I recently upgraded master and minion from 2014.1.0 to 2014.1.10. And now I'm hitting
2014-08-22 11:11:25,697 [salt.minion ][WARNING ] The minion function caused an exception
Traceback (most recent call last):
File "/usr/lib/pymodules/python2.7/salt/minion.py", line 797, in _thread_return
return_data = func(*args, **kwargs)
File "/usr/lib/pymodules/python2.7/salt/modules/state.py", line 394, in sls
ret = st_.state.call_high(high_)
File "/usr/lib/pymodules/python2.7/salt/state.py", line 1715, in call_high
ret = self.call_chunks(chunks)
File "/usr/lib/pymodules/python2.7/salt/state.py", line 1437, in call_chunks
running = self.call_chunk(low, running, chunks)
File "/usr/lib/pymodules/python2.7/salt/state.py", line 1652, in call_chunk
running = self.call_chunk(low, running, chunks)
File "/usr/lib/pymodules/python2.7/salt/state.py", line 1652, in call_chunk
...
File "/usr/lib/pymodules/python2.7/salt/state.py", line 1652, in call_chunk
running = self.call_chunk(low, running, chunks)
File "/usr/lib/pymodules/python2.7/salt/state.py", line 1562, in call_chunk
status = self.check_requisite(low, running, chunks, True)
File "/usr/lib/pymodules/python2.7/salt/state.py", line 1482, in check_requisite
req = trim_req(req)
File "/usr/lib/pymodules/python2.7/salt/state.py", line 94, in trim_req
reqfirst = next(iter(req))
RuntimeError: maximum recursion depth exceeded while calling a Python object
I've reduced this down to:
my-application:
file.touch:
- name: /tmp/file-c
graceful-shutdown:
file.touch:
- name: /tmp/file-a
- prereq:
- test: configuration-file
configuration-file:
test.touch:
- name: /tmp/file-b
- require:
- test: my-application
Exeucting it using state.sls module triggers the exception.
I know there have been other instances of prereq issues (#8210, #8785), but I don't think neither of them covers this case which I believe is a bug with priority than those (since they define an explicit recursion, and I don't).

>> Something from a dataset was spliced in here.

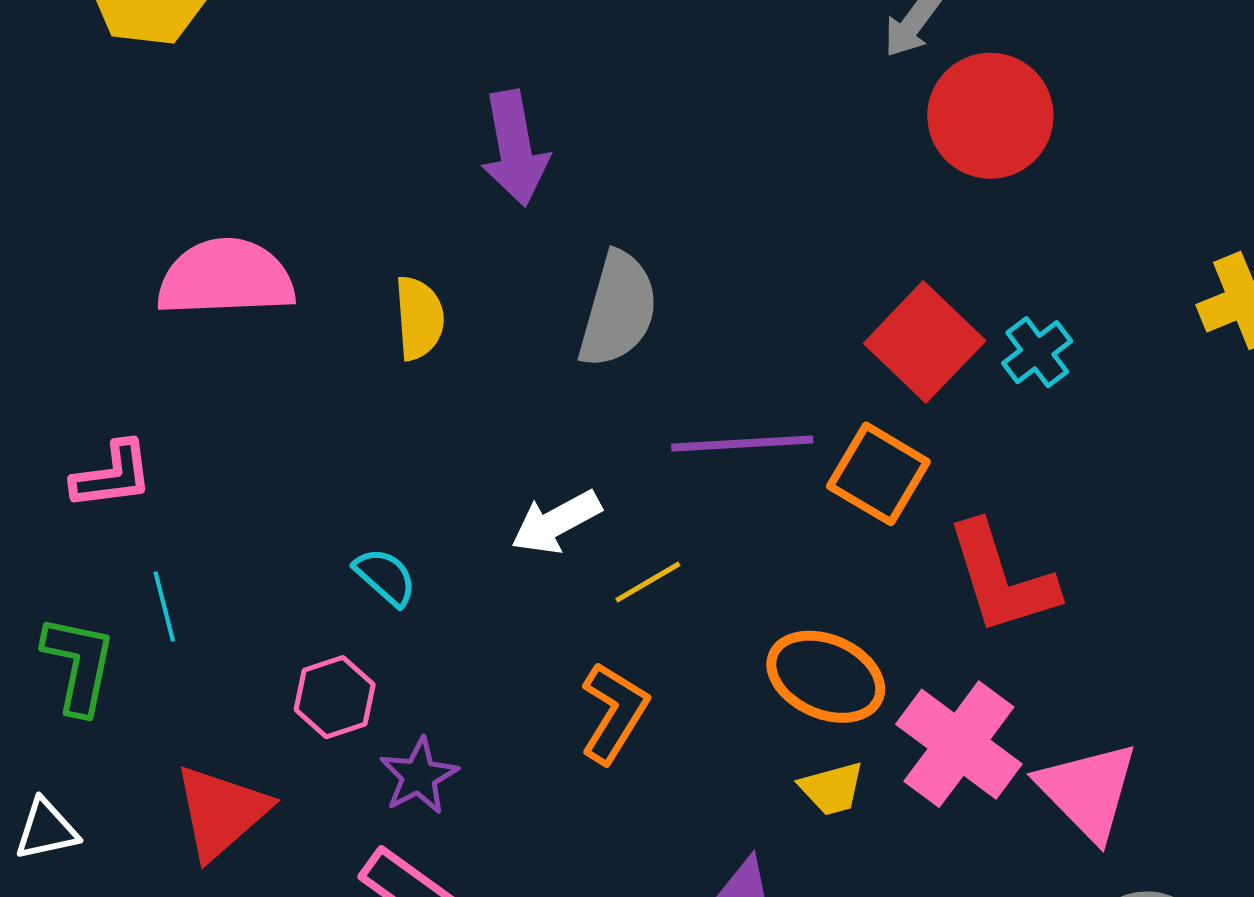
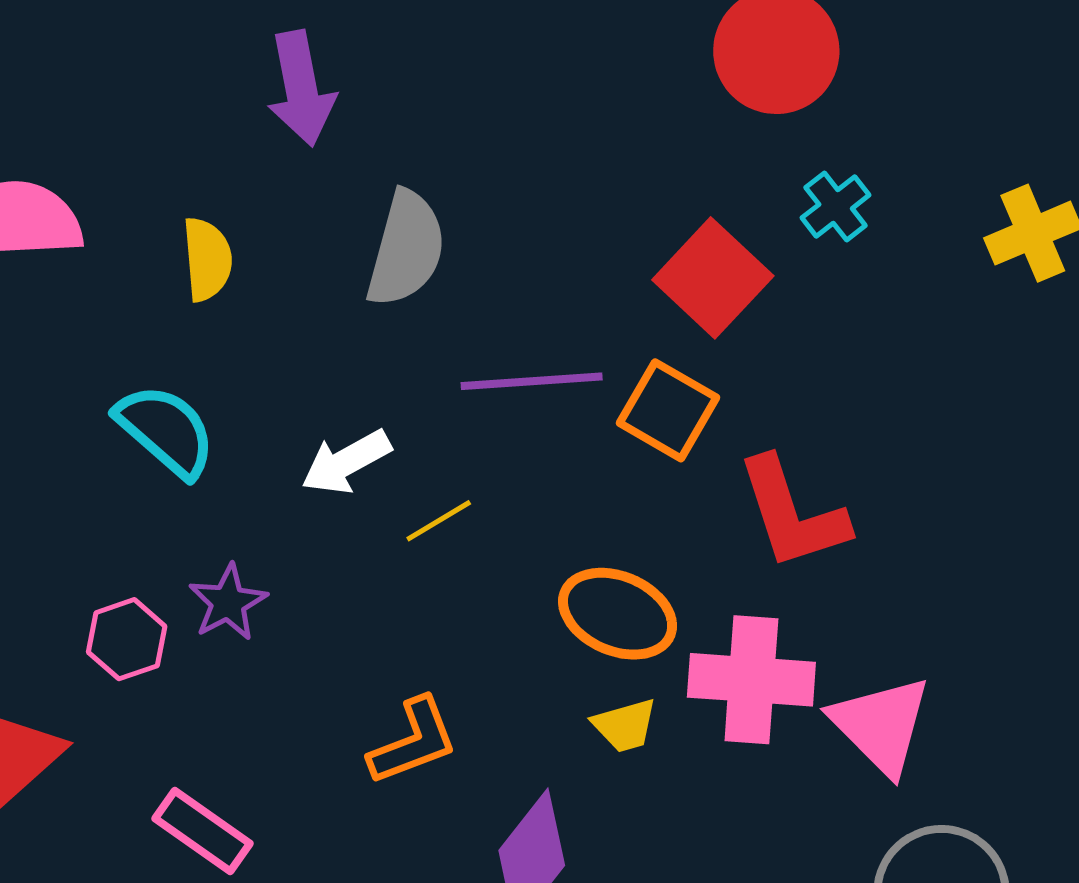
cyan cross: (1037, 352) -> (836, 206), moved
cyan semicircle: (385, 577) -> (166, 430), moved, size x1.6
orange L-shape: (614, 713) -> (413, 741), moved, turned 38
pink cross: (959, 744) -> (751, 680), turned -32
purple star: (419, 776) -> (228, 602), moved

In production I seem to be hitting this when a state fails. I have one that sometimes intermittently fails. When it succeeds, I am not getting this stacktrace. I can't really explain why it only triggers on failure, but writing here maybe more for my own sake, don't know.
Master version:
$ salt --versions-report
Salt: 2014.1.10
Python: 2.7.3 (default, Feb 27 2014, 19:58:35)
Jinja2: 2.6
M2Crypto: 0.21.1
msgpack-python: 0.1.10
msgpack-pure: Not Installed
pycrypto: 2.4.1
PyYAML: 3.10
PyZMQ: 13.0.0
ZMQ: 3.2.2
Minion version:
salt-minion --versions-report
Salt: 2014.1.10
Python: 2.7.3 (default, Feb 27 2014, 19:58:35)
Jinja2: 2.6
M2Crypto: 0.21.1
msgpack-python: 0.1.10
msgpack-pure: Not Installed
pycrypto: 2.4.1
PyYAML: 3.10
PyZMQ: 13.0.0
ZMQ: 3.2.2
Very interesting. I thought we had stamped out most of those but this looks like it might be another one. Thanks for the very clean test case. That should help make it much easier to find and fix this one!
Verified this problem persists in 2014.7.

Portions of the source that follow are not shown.